The vast majority of large European businesses have suffered a data breach – but far fewer are concerned about it happening in future.

A Lloyd’s survey of 346 senior decision-makers at businesses with revenues of €250 million ($368 million) or more reveals 92% have seen a breach in the past five years, but just 42% fear a repeat occurrence.

Data breach plans are being driven by CEOs in 54% of businesses questioned, while chief information officers are leading the decision-making process in just 10%.

“Cyber risk has risen substantially up the boardroom agenda in the past year – it’s now the CEO, not the CIO, driving cyber-security strategy,” the report says.

In 2018 the European Union will introduce the General Data Protection Regulation (GDPR), which sets rigorous requirements for any business handling consumer data.

Almost all (97%) respondents have heard of the GDPR, but only 7% know “a great deal” about it and 57% know “little or nothing”, despite the serious financial and legal consequences of not complying.
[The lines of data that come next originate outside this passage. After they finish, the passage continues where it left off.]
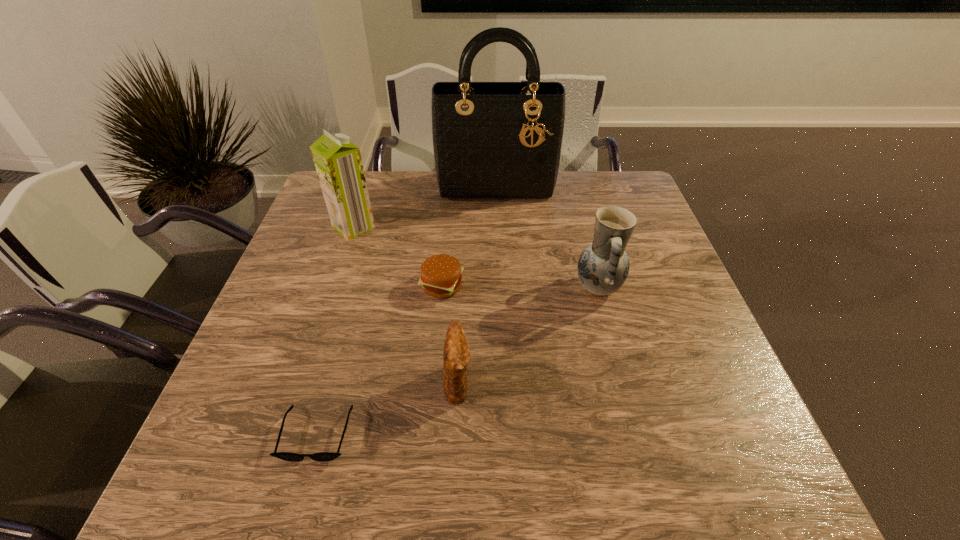 The height and width of the screenshot is (540, 960). Find the location of `handbag`. handbag is located at coordinates (497, 141).

This screenshot has width=960, height=540. What are the coordinates of `the farthest object` in the screenshot? It's located at pos(497,141).

Where is `soya milk`? soya milk is located at coordinates (338, 162).

Locate an element on the screen. The image size is (960, 540). the fifth nearest object is located at coordinates (338, 162).

Identify the location of the third tallest object. (603, 266).

Identify the location of the second nearest object. Image resolution: width=960 pixels, height=540 pixels. [x=456, y=356].

At what (x,y) coordinates should I click in order to perform the action: click on clutch bag. Please return your answer as a coordinate pair (x, y). The image size is (960, 540). Looking at the image, I should click on (456, 356).

Find the location of a particular element. This screenshot has width=960, height=540. hamburger is located at coordinates (441, 277).

The image size is (960, 540). Identify the location of the shortest object. (x=287, y=456).

Where is `the nearest object`? the nearest object is located at coordinates (287, 456).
About 73% of business leaders have limited knowledge of cyber insurance and 50% do not know that cyber cover for data breaches is available.

“European businesses face a constantly evolving landscape of cyber threats,” the report concludes. “The introduction of the GDPR will increase the focus on the data security aspect of their operations, because regulators, shareholders and customers will use it to hold companies accountable to higher cyber-security standards.

“By working with expert partners, such as lawyers, cyber-security experts and insurers, businesses can better understand the risks they face and help mitigate them to protect their balance sheets.”